I've been thinking about design systems for a long time. At Embark, we build them for brands that need their identity to scale — across platforms, teams, and time zones. The biggest challenge has never been building the system. It's been getting people (and now, tools) to actually use it correctly.
That's why Figma's latest announcement stopped me in my tracks.
What Figma Actually Shipped
Figma just opened its canvas to AI agents. Not in a vague, "AI can help you design" kind of way — in a direct, write-to-your-file, use-your-actual-components kind of way.
The key piece is a new tool called use_figma, available through Figma's MCP (Model Context Protocol) server. AI tools — Claude Code, Cursor, Copilot, and others — can now create and edit designs in Figma using your real components, tokens, and variables. Not converting HTML into generic layers. Actually reaching into your design system and building with what's there.
The first time I read that, I had to re-read it.
The Feature That Changes Everything: Skills
But here's the part that really got me — Skills.
Skills are markdown files that teach AI agents how your team works. Naming conventions. Which component to use in which context. How to handle edge cases. Rules your senior designer holds in their head after three years on the project.
Figma launched nine community Skills on day one, including one for generating designs with your existing components and another for detecting drift between code and design tokens.
This is the thing I've been waiting for. Design system documentation has always been written for humans. Skills make it actionable for machines.
Your design system stops being a Notion doc someone has to remember to check. It becomes a set of instructions an AI agent actually follows.
What This Means for the Teams We Build With
At Embark, every brand and web project we deliver includes a design system — components, tokens, documented patterns. We build these things because they create leverage. One decision, made correctly, ripples across every future surface.
With Figma's AI agent support, that leverage multiplies.
Imagine briefing an AI agent to design a new landing page section. In the past, the output would be generic at best — it had no idea about your brand's spacing rhythms, your button hierarchy, your card treatment. Now, with a well-built design system and the right Skills, that agent designs in your system. It pulls your actual Button component. It respects your color tokens. It follows the layout logic your team established.
The brand surface stays intact. And it happens fast.
The Workflow That Excites Us Most
The loop that stands out to me:
- An agent designs a new component or section using your system
- It screenshots its output and iterates — because it's working with real components, not pixels, corrections stay structurally sound
- A developer picks it up and ships it, knowing the tokens and components map directly to code
That last step is critical. Because Figma's MCP integrates with the same tools developers already use — Cursor, Claude Code, Copilot — the handoff between design and code becomes less about translation and more about execution.
We've spent years trying to close that gap manually.

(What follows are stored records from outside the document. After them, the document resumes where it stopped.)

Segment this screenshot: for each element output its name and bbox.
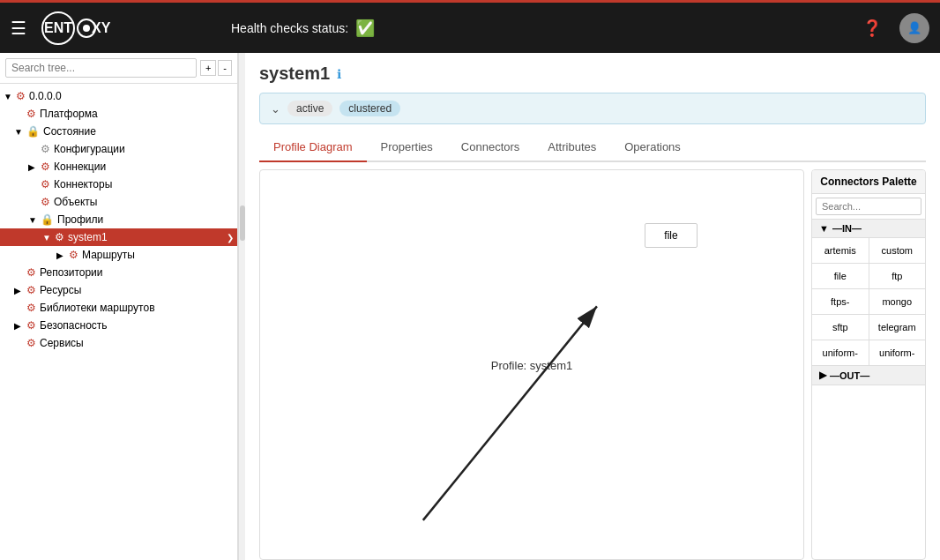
tree-area: ▼ ⚙ 0.0.0.0 ⚙ Платформа ▼ 🔒 Состояние ⚙ …	[0, 84, 237, 560]
active-badge: active	[287, 101, 332, 116]
sidebar-item-label: Репозитории	[40, 266, 103, 279]
palette-item-custom[interactable]: custom	[869, 238, 926, 263]
chevron-down-icon: ▼	[14, 127, 26, 137]
avatar[interactable]: 👤	[899, 13, 929, 43]
svg-text:ENT: ENT	[44, 20, 72, 35]
sidebar-item-connectors[interactable]: ⚙ Коннекторы	[0, 175, 237, 193]
diagram-profile-label: Profile: system1	[491, 358, 572, 371]
search-bar: + -	[0, 53, 237, 84]
sidebar-item-profiles[interactable]: ▼ 🔒 Профили	[0, 211, 237, 228]
chevron-right-icon: ▶	[28, 162, 41, 172]
sidebar-item-label: Коннекции	[54, 161, 106, 173]
svg-point-4	[83, 25, 90, 32]
palette-section-out[interactable]: ▶ —OUT—	[812, 366, 925, 385]
palette-item-sftp[interactable]: sftp	[812, 315, 869, 340]
sidebar-item-routelibs[interactable]: ⚙ Библиотеки маршрутов	[0, 299, 237, 317]
sidebar-item-state[interactable]: ▼ 🔒 Состояние	[0, 123, 237, 140]
sidebar-item-services[interactable]: ⚙ Сервисы	[0, 334, 237, 352]
page-title-text: system1	[259, 63, 330, 84]
palette-item-ftps[interactable]: ftps-	[812, 289, 869, 314]
palette-item-ftp[interactable]: ftp	[869, 264, 926, 288]
gear-icon: ⚙	[41, 143, 50, 155]
sidebar-scrollbar[interactable]	[238, 53, 245, 560]
palette-item-mongo[interactable]: mongo	[869, 289, 926, 314]
tab-operations[interactable]: Operations	[610, 133, 695, 162]
gear-icon: ⚙	[26, 266, 36, 279]
sidebar-item-label: Сервисы	[40, 337, 84, 349]
health-status: Health checks status: ✅	[231, 19, 375, 38]
sidebar-item-label: 0.0.0.0	[29, 90, 62, 102]
palette-item-uniform2[interactable]: uniform-	[869, 340, 926, 365]
sidebar-item-label: Профили	[57, 213, 103, 226]
page-title: system1 ℹ	[259, 63, 926, 84]
main-layout: + - ▼ ⚙ 0.0.0.0 ⚙ Платформа ▼ 🔒 Состояни…	[0, 53, 940, 560]
gear-icon: ⚙	[55, 231, 64, 243]
sidebar-item-config[interactable]: ⚙ Конфигурации	[0, 140, 237, 158]
gear-icon: ⚙	[26, 337, 36, 349]
sidebar-item-label: Платформа	[40, 108, 98, 120]
svg-line-6	[423, 306, 597, 520]
tree-controls: + -	[200, 60, 232, 76]
sidebar-item-platform[interactable]: ⚙ Платформа	[0, 105, 237, 123]
help-icon[interactable]: ❓	[862, 19, 882, 38]
sidebar-item-label: Безопасность	[40, 319, 108, 332]
content-area: system1 ℹ ⌄ active clustered Profile Dia…	[245, 53, 940, 560]
chevron-right-icon: ▶	[14, 321, 26, 331]
sidebar-item-security[interactable]: ▶ ⚙ Безопасность	[0, 317, 237, 334]
tab-properties[interactable]: Properties	[367, 133, 447, 162]
sidebar-item-resources[interactable]: ▶ ⚙ Ресурсы	[0, 281, 237, 299]
palette-section-in[interactable]: ▼ —IN—	[812, 220, 925, 238]
section-in-label: —IN—	[832, 223, 862, 234]
sidebar-item-label: Состояние	[43, 125, 96, 138]
palette-item-uniform1[interactable]: uniform-	[812, 340, 869, 365]
tab-profile-diagram[interactable]: Profile Diagram	[259, 133, 367, 162]
diagram-node-file[interactable]: file	[645, 223, 698, 248]
sidebar-item-root[interactable]: ▼ ⚙ 0.0.0.0	[0, 87, 237, 105]
palette-search	[812, 194, 925, 220]
logo-svg: ENT XY	[41, 11, 146, 46]
sidebar-item-system1[interactable]: ▼ ⚙ system1 ❯	[0, 228, 237, 246]
hamburger-icon[interactable]: ☰	[11, 18, 26, 39]
palette-item-artemis[interactable]: artemis	[812, 238, 869, 263]
diagram-area[interactable]: Profile: system1 file	[259, 169, 804, 560]
search-input[interactable]	[5, 58, 197, 78]
chevron-right-icon: ▶	[819, 370, 826, 381]
clustered-badge: clustered	[339, 101, 400, 116]
sidebar-item-label: system1	[68, 231, 108, 243]
collapse-all-button[interactable]: -	[218, 60, 232, 76]
logo: ENT XY	[41, 11, 146, 46]
tab-connectors[interactable]: Connectors	[447, 133, 533, 162]
shield-icon: ⚙	[26, 319, 36, 332]
section-out-label: —OUT—	[830, 370, 869, 381]
chevron-right-icon: ▶	[14, 286, 26, 295]
health-label: Health checks status:	[231, 21, 348, 35]
scrollbar-thumb	[240, 205, 245, 241]
health-check-icon: ✅	[355, 19, 375, 38]
gear-icon: ⚙	[41, 196, 50, 208]
palette-grid-in: artemis custom file ftp ftps- mongo sftp…	[812, 238, 925, 366]
palette-title: Connectors Palette	[812, 170, 925, 194]
chevron-down-icon: ▼	[4, 92, 16, 101]
sidebar-item-label: Библиотеки маршрутов	[40, 302, 155, 314]
chevron-down-icon: ▼	[819, 223, 829, 234]
gear-icon: ⚙	[26, 302, 36, 314]
sidebar-item-connections[interactable]: ▶ ⚙ Коннекции	[0, 158, 237, 175]
sidebar-item-routes[interactable]: ▶ ⚙ Маршруты	[0, 246, 237, 264]
palette-item-telegram[interactable]: telegram	[869, 315, 926, 340]
status-bar: ⌄ active clustered	[259, 93, 926, 124]
sidebar-item-label: Объекты	[54, 196, 98, 208]
palette-item-file[interactable]: file	[812, 264, 869, 288]
sidebar-item-objects[interactable]: ⚙ Объекты	[0, 193, 237, 211]
status-chevron-icon[interactable]: ⌄	[271, 102, 280, 116]
palette-search-input[interactable]	[816, 198, 921, 215]
gear-icon: ⚙	[41, 178, 50, 190]
info-icon[interactable]: ℹ	[337, 67, 341, 81]
tabs: Profile Diagram Properties Connectors At…	[259, 133, 926, 162]
chevron-right-icon: ❯	[227, 233, 234, 243]
diagram-wrapper: Profile: system1 file	[259, 162, 926, 560]
sidebar-item-label: Конфигурации	[54, 143, 125, 155]
sidebar-item-repos[interactable]: ⚙ Репозитории	[0, 264, 237, 281]
expand-all-button[interactable]: +	[200, 60, 216, 76]
tab-attributes[interactable]: Attributes	[533, 133, 610, 162]
node-label: file	[664, 229, 677, 242]
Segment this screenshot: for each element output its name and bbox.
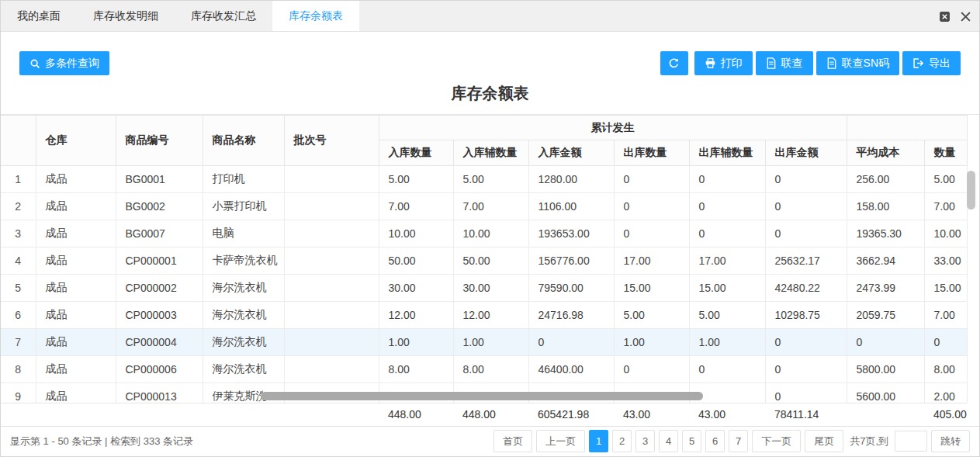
row-index: 6	[1, 302, 36, 329]
tab-stock-balance[interactable]: 库存余额表	[272, 1, 359, 31]
cell-in-qty: 1.00	[379, 329, 453, 356]
cell-out-aux-qty: 5.00	[689, 302, 765, 329]
next-page-button[interactable]: 下一页	[752, 430, 801, 452]
col-group-balance	[847, 116, 967, 140]
jump-button[interactable]: 跳转	[931, 430, 970, 452]
row-index: 1	[1, 166, 36, 193]
table-row[interactable]: 5成品CP000002海尔洗衣机30.0030.0079590.0015.001…	[1, 275, 967, 302]
cell-warehouse: 成品	[36, 275, 116, 302]
page-jump-input[interactable]	[895, 431, 927, 452]
toolbar-right: 打印 联查 联查SN码 导出	[660, 51, 961, 75]
page-number-button[interactable]: 4	[659, 430, 678, 452]
multi-condition-query-button[interactable]: 多条件查询	[19, 51, 109, 75]
table-body: 1成品BG0001打印机5.005.001280.00000256.005.00…	[1, 166, 967, 403]
refresh-button[interactable]	[660, 51, 688, 75]
export-button[interactable]: 导出	[902, 51, 961, 75]
cell-in-qty: 7.00	[379, 193, 453, 220]
cell-out-qty: 0	[614, 220, 689, 248]
first-page-button[interactable]: 首页	[493, 430, 532, 452]
cell-avg-cost: 158.00	[847, 193, 924, 220]
cell-qty: 15.00	[924, 275, 967, 302]
prev-page-button[interactable]: 上一页	[536, 430, 585, 452]
cell-out-aux-qty: 0	[689, 220, 765, 248]
col-group-cumulative: 累计发生	[379, 116, 847, 140]
cell-out-qty: 0	[614, 166, 689, 193]
table-row[interactable]: 8成品CP000006海尔洗衣机8.008.0046400.000005800.…	[1, 356, 967, 383]
col-header-out-aux-qty[interactable]: 出库辅数量	[689, 140, 765, 166]
cell-avg-cost: 19365.30	[847, 220, 924, 248]
cell-in-qty: 30.00	[379, 275, 453, 302]
col-header-qty[interactable]: 数量	[924, 140, 967, 166]
pagination: 首页 上一页 1234567 下一页 尾页 共7页,到 跳转	[493, 430, 970, 452]
cell-out-aux-qty: 0	[689, 166, 765, 193]
table-row[interactable]: 6成品CP000003海尔洗衣机12.0012.0024716.985.005.…	[1, 302, 967, 329]
col-header-batch[interactable]: 批次号	[284, 116, 379, 166]
col-header-avg-cost[interactable]: 平均成本	[847, 140, 924, 166]
cell-in-qty: 5.00	[379, 166, 453, 193]
tab-stock-inout-detail[interactable]: 库存收发明细	[77, 1, 175, 31]
cell-qty: 5.00	[924, 166, 967, 193]
page-number-button[interactable]: 3	[635, 430, 655, 452]
cell-warehouse: 成品	[36, 383, 116, 403]
table-area: 仓库 商品编号 商品名称 批次号 累计发生 入库数量 入库辅数量 入库金额 出库…	[1, 114, 979, 426]
cell-warehouse: 成品	[36, 166, 116, 193]
summary-in-aux-qty: 448.00	[453, 403, 528, 426]
last-page-button[interactable]: 尾页	[805, 430, 843, 452]
col-header-name[interactable]: 商品名称	[203, 116, 284, 166]
total-pages-label: 共7页,到	[850, 434, 888, 448]
linked-query-button[interactable]: 联查	[756, 51, 813, 75]
page-number-button[interactable]: 5	[682, 430, 701, 452]
cell-batch	[284, 302, 379, 329]
cell-out-aux-qty: 17.00	[689, 248, 765, 275]
col-header-in-aux-qty[interactable]: 入库辅数量	[453, 140, 528, 166]
horizontal-scrollbar-thumb[interactable]	[261, 392, 703, 400]
cell-avg-cost: 2059.75	[847, 302, 924, 329]
table-row[interactable]: 7成品CP000004海尔洗衣机1.001.0001.001.00000	[1, 329, 967, 356]
table-row[interactable]: 3成品BG0007电脑10.0010.00193653.0000019365.3…	[1, 220, 967, 248]
tab-stock-inout-summary[interactable]: 库存收发汇总	[175, 1, 272, 31]
linked-query-sn-button[interactable]: 联查SN码	[816, 51, 899, 75]
cell-name: 卡萨帝洗衣机	[203, 248, 284, 275]
page-number-button[interactable]: 1	[589, 430, 608, 452]
col-header-out-qty[interactable]: 出库数量	[614, 140, 689, 166]
cell-qty: 7.00	[924, 302, 967, 329]
tab-my-desktop[interactable]: 我的桌面	[1, 1, 77, 31]
col-header-index	[1, 116, 36, 166]
cell-out-qty: 17.00	[614, 248, 689, 275]
summary-qty: 405.00	[924, 403, 967, 426]
col-header-in-qty[interactable]: 入库数量	[379, 140, 453, 166]
cell-in-aux-qty: 30.00	[453, 275, 528, 302]
toolbar-left: 多条件查询	[19, 51, 109, 75]
page-number-button[interactable]: 6	[705, 430, 725, 452]
cell-out-amount: 0	[765, 329, 847, 356]
cell-qty: 2.00	[924, 383, 967, 403]
col-header-code[interactable]: 商品编号	[116, 116, 203, 166]
cell-avg-cost: 0	[847, 329, 924, 356]
col-header-in-amount[interactable]: 入库金额	[528, 140, 614, 166]
close-tab-icon[interactable]	[939, 11, 951, 23]
vertical-scrollbar-thumb[interactable]	[967, 171, 975, 209]
cell-in-amount: 0	[528, 329, 614, 356]
cell-out-amount: 0	[765, 383, 847, 403]
page-number-button[interactable]: 7	[729, 430, 748, 452]
linked-query-sn-label: 联查SN码	[842, 57, 889, 71]
cell-name: 电脑	[203, 220, 284, 248]
summary-out-qty: 43.00	[614, 403, 689, 426]
cell-in-aux-qty: 7.00	[453, 193, 528, 220]
cell-qty: 8.00	[924, 356, 967, 383]
col-header-out-amount[interactable]: 出库金额	[765, 140, 847, 166]
cell-batch	[284, 329, 379, 356]
cell-code: CP000002	[116, 275, 203, 302]
close-all-icon[interactable]	[960, 11, 971, 23]
printer-icon	[705, 57, 716, 69]
tabbar-icons	[939, 1, 971, 32]
cell-out-qty: 0	[614, 193, 689, 220]
table-row[interactable]: 2成品BG0002小票打印机7.007.001106.00000158.007.…	[1, 193, 967, 220]
page-number-button[interactable]: 2	[612, 430, 632, 452]
print-button[interactable]: 打印	[694, 51, 753, 75]
table-row[interactable]: 1成品BG0001打印机5.005.001280.00000256.005.00	[1, 166, 967, 193]
table-row[interactable]: 4成品CP000001卡萨帝洗衣机50.0050.00156776.0017.0…	[1, 248, 967, 275]
col-header-warehouse[interactable]: 仓库	[36, 116, 116, 166]
cell-name: 打印机	[203, 166, 284, 193]
cell-name: 海尔洗衣机	[203, 329, 284, 356]
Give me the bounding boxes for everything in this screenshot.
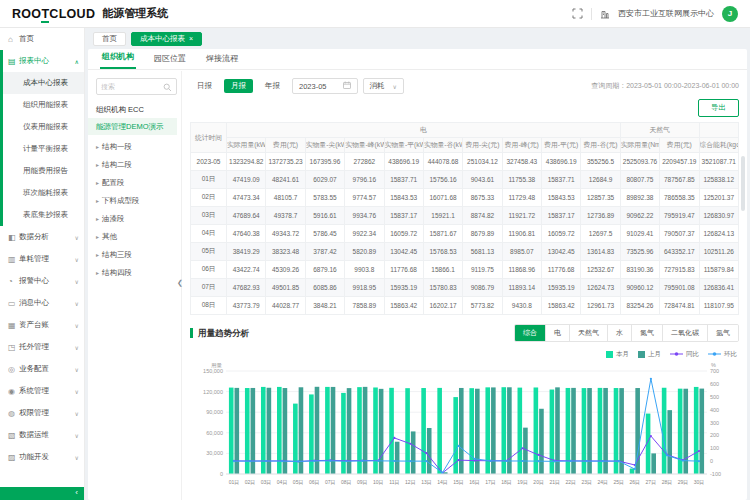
trend-toggle-氮气[interactable]: 氮气 — [632, 325, 663, 341]
cell-value: 9922.34 — [345, 225, 384, 243]
tree-search-box[interactable] — [96, 78, 177, 95]
cell-value: 15921.1 — [423, 207, 462, 225]
cell-value: 9934.76 — [345, 207, 384, 225]
tab-组织机构[interactable]: 组织机构 — [100, 51, 136, 69]
svg-text:28日: 28日 — [662, 479, 673, 486]
chevron-down-icon: ∨ — [75, 432, 79, 439]
tree-node-油漆段[interactable]: ▸油漆段 — [96, 210, 177, 228]
divider — [591, 8, 592, 20]
calendar-icon — [343, 81, 351, 91]
cell-value: 90960.12 — [620, 279, 659, 297]
legend-本月[interactable]: 本月 — [606, 350, 629, 359]
cell-value: 790507.37 — [660, 225, 699, 243]
tree-node-其他[interactable]: ▸其他 — [96, 228, 177, 246]
svg-text:10日: 10日 — [373, 479, 384, 486]
sidebar-item-业务配置[interactable]: ◎业务配置∨ — [0, 358, 84, 380]
sidebar-item-消息中心[interactable]: ▭消息中心∨ — [0, 292, 84, 314]
period-年报[interactable]: 年报 — [258, 79, 287, 93]
page-tab-home[interactable]: 首页 — [93, 32, 126, 46]
sidebar-item-数据分析[interactable]: ◧数据分析∨ — [0, 226, 84, 248]
tree-node-下料成型段[interactable]: ▸下料成型段 — [96, 192, 177, 210]
sidebar-item-数据运维[interactable]: ▧数据运维∨ — [0, 424, 84, 446]
tree-root-label[interactable]: 组织机构 ECC — [96, 105, 177, 115]
date-picker[interactable]: 2023-05 — [292, 78, 358, 94]
trend-toggle-电[interactable]: 电 — [546, 325, 570, 341]
tree-node-配置段[interactable]: ▸配置段 — [96, 174, 177, 192]
sidebar-item-label: 业务配置 — [19, 364, 49, 374]
sidebar-subitem-班次能耗报表[interactable]: 班次能耗报表 — [3, 182, 84, 204]
org-name[interactable]: 西安市工业互联网展示中心 — [618, 8, 714, 19]
cell-value: 795901.08 — [660, 279, 699, 297]
legend-上月[interactable]: 上月 — [638, 350, 661, 359]
sidebar-collapse-button[interactable]: ‹ — [0, 487, 85, 500]
page-tab-active[interactable]: 成本中心报表× — [131, 32, 202, 46]
sidebar-item-资产台账[interactable]: ▦资产台账∨ — [0, 314, 84, 336]
close-tab-icon[interactable]: × — [189, 33, 193, 45]
trend-toggle-综合[interactable]: 综合 — [515, 325, 546, 341]
cell-value: 9774.57 — [345, 189, 384, 207]
data-ops-icon: ▧ — [8, 431, 19, 440]
sidebar-item-首页[interactable]: ⌂首页 — [0, 28, 84, 50]
sidebar-item-功能开发[interactable]: ▨功能开发∨ — [0, 446, 84, 468]
export-button[interactable]: 导出 — [698, 99, 739, 117]
table-scrollbar[interactable] — [741, 156, 745, 211]
cell-time: 05日 — [191, 243, 227, 261]
tab-焊接流程[interactable]: 焊接流程 — [204, 53, 240, 69]
sidebar-subitem-成本中心报表[interactable]: 成本中心报表 — [3, 72, 84, 94]
tree-node-结构四段[interactable]: ▸结构四段 — [96, 264, 177, 282]
cell-value: 11893.14 — [502, 279, 541, 297]
col-header: 实物量-谷(kWh) — [423, 138, 462, 153]
trend-toggle-氩气[interactable]: 氩气 — [708, 325, 738, 341]
sidebar-item-权限管理[interactable]: ◍权限管理∨ — [0, 402, 84, 424]
svg-text:0: 0 — [220, 471, 223, 477]
metric-select[interactable]: 消耗∨ — [363, 78, 404, 94]
cell-value: 5773.82 — [463, 297, 502, 315]
tree-selected-node[interactable]: 能源管理DEMO演示 — [88, 118, 177, 135]
cell-value: 251034.12 — [463, 153, 502, 171]
trend-toggle-天然气[interactable]: 天然气 — [570, 325, 608, 341]
cell-value: 7858.89 — [345, 297, 384, 315]
trend-toggle-二氧化碳[interactable]: 二氧化碳 — [663, 325, 708, 341]
tree-node-结构三段[interactable]: ▸结构三段 — [96, 246, 177, 264]
legend-同比[interactable]: 同比 — [670, 350, 699, 359]
sidebar-item-托外管理[interactable]: ◳托外管理∨ — [0, 336, 84, 358]
svg-text:700: 700 — [710, 368, 719, 374]
legend-line-icon — [670, 351, 683, 358]
period-日报[interactable]: 日报 — [190, 79, 219, 93]
svg-text:150,000: 150,000 — [203, 368, 223, 374]
sidebar-subitem-组织用能报表[interactable]: 组织用能报表 — [3, 94, 84, 116]
tree-node-结构一段[interactable]: ▸结构一段 — [96, 138, 177, 156]
sidebar-item-单耗管理[interactable]: ▥单耗管理∨ — [0, 248, 84, 270]
sidebar-subitem-计量平衡报表[interactable]: 计量平衡报表 — [3, 138, 84, 160]
legend-环比[interactable]: 环比 — [708, 350, 737, 359]
sidebar-subitem-表底集抄报表[interactable]: 表底集抄报表 — [3, 204, 84, 226]
sidebar-subitem-仪表用能报表[interactable]: 仪表用能报表 — [3, 116, 84, 138]
cell-value: 11921.72 — [502, 207, 541, 225]
sidebar-item-报警中心[interactable]: ◔报警中心∨ — [0, 270, 84, 292]
tree-search-input[interactable] — [101, 83, 161, 90]
svg-text:用量: 用量 — [211, 362, 223, 369]
trend-toggle-水[interactable]: 水 — [608, 325, 632, 341]
period-月报[interactable]: 月报 — [224, 79, 253, 93]
tree-collapse-handle[interactable]: ❮ — [177, 271, 185, 295]
tab-园区位置[interactable]: 园区位置 — [152, 53, 188, 69]
cell-value: 38323.48 — [266, 243, 305, 261]
fullscreen-icon[interactable] — [572, 5, 583, 23]
cell-value: 102511.26 — [699, 243, 739, 261]
avatar[interactable]: J — [722, 6, 738, 22]
cell-value: 13614.83 — [581, 243, 620, 261]
rootcloud-logo: ROOTCLOUD — [12, 7, 95, 21]
col-header: 费用-谷(元) — [581, 138, 620, 153]
col-header: 综合能耗(kgce) — [699, 138, 739, 153]
cell-value: 8675.33 — [463, 189, 502, 207]
sidebar-item-报表中心[interactable]: ▤报表中心∧ — [3, 50, 84, 72]
svg-text:120,000: 120,000 — [203, 389, 223, 395]
sidebar-item-系统管理[interactable]: ◉系统管理∨ — [0, 380, 84, 402]
cell-value: 15768.53 — [423, 243, 462, 261]
cell-value: 15837.71 — [542, 171, 581, 189]
sidebar-subitem-用能费用报告[interactable]: 用能费用报告 — [3, 160, 84, 182]
tree-node-结构二段[interactable]: ▸结构二段 — [96, 156, 177, 174]
cell-time: 04日 — [191, 225, 227, 243]
cell-value: 9918.95 — [345, 279, 384, 297]
chevron-down-icon: ∨ — [75, 454, 79, 461]
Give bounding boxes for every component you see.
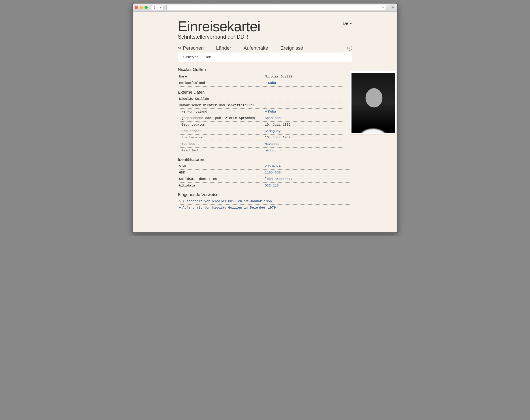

Now the tools are starting to close it for us.
An Honest Caveat
This only works if your design system is actually built well.
An AI agent working with a messy component library is going to produce messy output — faster. The quality of what these agents can do is directly proportional to the quality of the system they're working within.
This is something we think about a lot at Embark. A design system isn't just an asset library. It's a decision framework. The better the decisions baked in, the better everything downstream — including AI-generated work — will be.
If you haven't invested in a real design system yet, this is the moment to do it. Not because it looks good in a pitch deck, but because it's about to become the foundation your AI tooling runs on.
Where We're Headed With This
We're actively exploring how to integrate Figma's agent capabilities into how we work and what we deliver for clients. A few things we're thinking about:
- Building Skills into every design system we deliver — documented conventions that aren't just for humans, but formatted for AI consumption
- Using agents for rapid iteration — briefing, generating, reviewing, refining within the system instead of starting from scratch every time
- Token sync as a first-class deliverable — making sure what's in Figma and what's in code stay in sync automatically, not through quarterly audits
This is early days. But the direction is clear. Design systems that are machine-readable will compound in value. Ones that aren't will become bottlenecks.
For the brands we work with, we want to make sure they're on the right side of that line.